Linked List

Lesson, slides, and applied problem sets.

View Slides

Lesson

Linked List

Linked list work is pointer discipline. Most bugs come from losing a reference or mis-connecting a node. Use dummy heads to simplify edge cases and write down the invariant before you start.


Pattern A: Dummy head for merges/removals

Use when: you may remove or insert at the head.

Invariant: dummy.next always points to the current list head.

Skeleton:

dummy = new Node(0)
dummy.next = head
prev = dummy
for each node:
    if should remove node: prev.next = node.next
    else: prev = node
return dummy.next

Problems:

  • merge-two-sorted-lists.
  • remove-nth-node-from-end-of-list.

Pattern B: Fast/slow pointers

Use when: you need a cycle check or relative positions.
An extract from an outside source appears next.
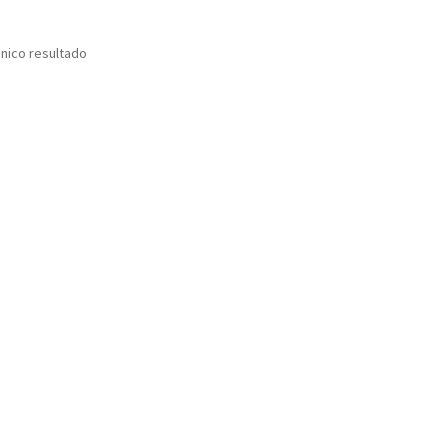
nico resultado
Invariant: fast moves 2 steps, slow moves 1 step.

Skeleton (cycle detection):

slow = head; fast = head
while fast and fast.next:
    slow = slow.next
    fast = fast.next.next
    if slow == fast: return true
return false

Skeleton (cycle entry):

meet = slow
p1 = head; p2 = meet
while p1 != p2:
    p1 = p1.next
    p2 = p2.next
return p1

Problems:

  • linked-list-cycle.
  • linked-list-cycle-ii.

Pattern C: Iterative reversal

Use when: reversing the entire list or a segment.
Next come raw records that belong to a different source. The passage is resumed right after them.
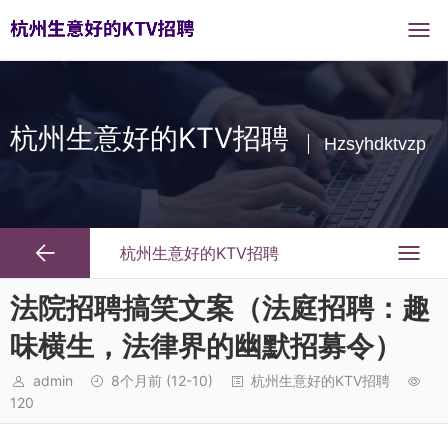
杭州生意好的KTV招聘
Hzsyhdktvzp
杭州生意好的KTV招聘
法院招聘搞笑文案（法庭招聘：趣
味横生，法律界的幽默招募令）
admin
8个月前
(12-10)
杭州生意好的KTV招聘
120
Invariant: prev is the reversed prefix; cur is the next node to process.

Skeleton (full reverse):

prev = nil
cur = head
while cur:
    next = cur.next
    cur.next = prev
    prev = cur
    cur = next
return prev

Skeleton (reverse sublist [m..n]):

prev = node before sublist
cur = prev.next
for i in 0..(n-m-1):
    move = cur.next
    cur.next = move.next
    move.next = prev.next
    prev.next = move

Problems:

  • reverse-linked-list.
  • reverse-linked-list-ii.
  • reverse-nodes-in-k-group (apply segment reversal in chunks).

Pattern D: Digit-wise addition

Use when: lists represent reversed digits.
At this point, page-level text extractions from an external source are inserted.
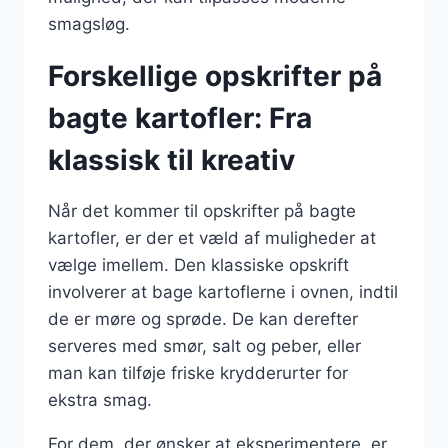
smagsløg.
Forskellige opskrifter på
bagte kartofler: Fra
klassisk til kreativ
Når det kommer til opskrifter på bagte
kartofler, er der et væld af muligheder at
vælge imellem. Den klassiske opskrift
involverer at bage kartoflerne i ovnen, indtil
de er møre og sprøde. De kan derefter
serveres med smør, salt og peber, eller
man kan tilføje friske krydderurter for
ekstra smag.
For dem, der ønsker at eksperimentere, er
Invariant: carry holds the sum overflow for the next digit.

Skeleton:

carry = 0
while l1 or l2 or carry:
    sum = val(l1) + val(l2) + carry
    carry = sum / 10
    append(sum % 10)

Problems:

  • add-two-numbers.

Pattern E: Copy list with random pointers

Use when: each node has an extra random pointer.

Invariant: every original node maps to exactly one new node.

Skeleton (hash map):

for node in list: map[node] = new Node(node.val)
for node in list:
    map[node].next = map[node.next]
    map[node].random = map[node.random]

Problems:

  • copy-list-with-random-pointer.

Pattern F: LRU cache (hash + doubly list)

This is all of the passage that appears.